Segundo Trump, a ação teria sido de grande escala e culminado na retirada de Maduro do território venezuelano. De acordo com o presidente dos EUA, o líder venezuelano teria sido levado para fora do país juntamente com a esposa, após uma ofensiva coordenada.
Ainda conforme a publicação, a operação teria sido realizada em conjunto com forças de segurança norte-americanas. Trump informou também que uma coletiva de imprensa seria convocada para apresentar mais detalhes sobre a suposta ação militar.
Em resposta, o governo da Venezuela acusou os Estados Unidos de promover ataques contra o país. Em comunicado divulgado por canais oficiais e repercutido pela imprensa internacional, Nicolás Maduro declarou estado de emergência em todo o território nacional e convocou a mobilização da população.

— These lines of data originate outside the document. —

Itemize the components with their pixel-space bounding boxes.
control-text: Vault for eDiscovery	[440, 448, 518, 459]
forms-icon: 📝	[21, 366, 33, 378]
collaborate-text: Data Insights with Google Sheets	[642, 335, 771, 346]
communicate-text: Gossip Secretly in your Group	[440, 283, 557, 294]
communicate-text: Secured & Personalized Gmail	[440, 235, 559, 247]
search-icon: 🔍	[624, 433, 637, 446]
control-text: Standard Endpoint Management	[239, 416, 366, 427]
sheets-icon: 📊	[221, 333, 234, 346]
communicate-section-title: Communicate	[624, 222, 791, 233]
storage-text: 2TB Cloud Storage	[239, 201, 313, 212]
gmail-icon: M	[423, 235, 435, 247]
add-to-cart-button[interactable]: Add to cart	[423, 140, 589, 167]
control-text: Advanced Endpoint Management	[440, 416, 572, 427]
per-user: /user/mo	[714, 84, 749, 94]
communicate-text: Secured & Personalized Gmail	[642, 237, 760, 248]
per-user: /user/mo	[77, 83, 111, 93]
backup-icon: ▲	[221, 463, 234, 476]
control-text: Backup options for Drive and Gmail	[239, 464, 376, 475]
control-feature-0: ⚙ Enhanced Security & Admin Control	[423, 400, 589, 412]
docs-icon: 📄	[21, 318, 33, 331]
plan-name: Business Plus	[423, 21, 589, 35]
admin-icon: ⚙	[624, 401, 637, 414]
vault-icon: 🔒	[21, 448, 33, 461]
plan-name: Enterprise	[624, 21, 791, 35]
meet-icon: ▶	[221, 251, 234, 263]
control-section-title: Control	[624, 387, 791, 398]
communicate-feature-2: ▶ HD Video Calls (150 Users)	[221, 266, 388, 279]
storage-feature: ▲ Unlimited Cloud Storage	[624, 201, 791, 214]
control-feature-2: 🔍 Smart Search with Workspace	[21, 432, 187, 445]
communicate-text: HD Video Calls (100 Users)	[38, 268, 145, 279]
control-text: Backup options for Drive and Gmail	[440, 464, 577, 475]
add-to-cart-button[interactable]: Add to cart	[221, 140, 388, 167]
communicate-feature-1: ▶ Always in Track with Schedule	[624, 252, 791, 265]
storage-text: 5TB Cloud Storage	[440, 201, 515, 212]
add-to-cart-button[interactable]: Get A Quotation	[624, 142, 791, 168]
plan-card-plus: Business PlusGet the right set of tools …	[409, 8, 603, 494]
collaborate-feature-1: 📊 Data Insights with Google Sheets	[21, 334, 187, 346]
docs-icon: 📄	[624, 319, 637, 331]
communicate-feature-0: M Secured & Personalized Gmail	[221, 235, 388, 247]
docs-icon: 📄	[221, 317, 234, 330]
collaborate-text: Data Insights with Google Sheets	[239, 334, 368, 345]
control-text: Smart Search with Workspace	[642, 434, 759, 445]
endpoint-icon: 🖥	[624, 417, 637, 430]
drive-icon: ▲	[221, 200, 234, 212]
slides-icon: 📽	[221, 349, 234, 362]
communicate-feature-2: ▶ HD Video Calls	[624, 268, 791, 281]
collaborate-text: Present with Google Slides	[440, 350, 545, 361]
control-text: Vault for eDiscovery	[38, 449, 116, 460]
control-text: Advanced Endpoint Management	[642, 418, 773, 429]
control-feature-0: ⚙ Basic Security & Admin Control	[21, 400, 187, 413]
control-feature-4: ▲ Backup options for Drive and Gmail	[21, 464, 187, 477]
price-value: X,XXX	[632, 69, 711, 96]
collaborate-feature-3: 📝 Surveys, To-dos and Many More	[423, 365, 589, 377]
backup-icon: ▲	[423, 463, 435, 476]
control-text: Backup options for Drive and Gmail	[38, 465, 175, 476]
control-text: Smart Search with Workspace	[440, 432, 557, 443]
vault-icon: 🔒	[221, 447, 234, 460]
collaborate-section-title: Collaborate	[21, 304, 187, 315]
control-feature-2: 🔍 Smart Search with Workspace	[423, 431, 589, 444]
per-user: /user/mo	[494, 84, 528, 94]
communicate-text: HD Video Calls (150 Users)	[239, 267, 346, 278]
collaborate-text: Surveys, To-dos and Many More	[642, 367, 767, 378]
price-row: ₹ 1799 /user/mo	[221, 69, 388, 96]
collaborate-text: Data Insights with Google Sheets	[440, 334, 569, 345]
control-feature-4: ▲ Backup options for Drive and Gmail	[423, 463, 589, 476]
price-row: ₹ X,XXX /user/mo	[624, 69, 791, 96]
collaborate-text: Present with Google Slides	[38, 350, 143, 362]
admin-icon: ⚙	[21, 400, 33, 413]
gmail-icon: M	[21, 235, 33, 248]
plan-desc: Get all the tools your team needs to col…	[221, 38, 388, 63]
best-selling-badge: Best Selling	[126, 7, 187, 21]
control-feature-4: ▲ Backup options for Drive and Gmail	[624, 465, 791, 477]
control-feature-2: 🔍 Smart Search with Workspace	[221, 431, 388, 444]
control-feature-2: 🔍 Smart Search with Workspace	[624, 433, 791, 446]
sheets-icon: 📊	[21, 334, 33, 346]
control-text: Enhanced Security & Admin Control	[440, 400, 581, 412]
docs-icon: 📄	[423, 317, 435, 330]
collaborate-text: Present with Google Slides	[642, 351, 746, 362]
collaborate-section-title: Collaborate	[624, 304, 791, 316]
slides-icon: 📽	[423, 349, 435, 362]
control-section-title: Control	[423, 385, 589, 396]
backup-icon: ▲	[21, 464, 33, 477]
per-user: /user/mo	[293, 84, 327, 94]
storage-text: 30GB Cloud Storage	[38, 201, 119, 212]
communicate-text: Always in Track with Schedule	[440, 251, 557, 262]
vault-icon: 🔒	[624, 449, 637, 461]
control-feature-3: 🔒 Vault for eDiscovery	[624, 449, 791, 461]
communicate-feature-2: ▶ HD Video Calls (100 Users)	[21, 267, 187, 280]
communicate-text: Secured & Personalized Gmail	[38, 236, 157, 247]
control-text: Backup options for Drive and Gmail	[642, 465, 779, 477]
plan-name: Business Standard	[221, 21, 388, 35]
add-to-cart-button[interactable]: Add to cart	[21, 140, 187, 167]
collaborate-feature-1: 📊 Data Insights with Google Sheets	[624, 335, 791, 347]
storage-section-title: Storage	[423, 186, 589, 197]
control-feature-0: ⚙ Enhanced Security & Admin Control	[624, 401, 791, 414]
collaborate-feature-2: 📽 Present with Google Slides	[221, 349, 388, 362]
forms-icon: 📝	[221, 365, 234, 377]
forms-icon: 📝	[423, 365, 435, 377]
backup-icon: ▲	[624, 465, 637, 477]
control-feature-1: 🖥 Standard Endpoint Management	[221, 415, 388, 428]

O texto oficial do governo venezuelano afirma que houve uma “grave agressão militar” contra áreas civis e militares de Caracas, além de regiões dos estados de Miranda, Aragua e La Guaira. As autoridades classificaram a situação como uma ação imperialista e disseram rejeitar qualquer intervenção estrangeira.
O comunicado também destaca que forças sociais, políticas e a Força Armada Nacional Bolivariana estariam mobilizadas para garantir a soberania e a ordem interna. Até o momento, não há confirmação independente dos fatos por organismos internacionais ou por fontes oficiais fora das declarações divulgadas pelos dois governos.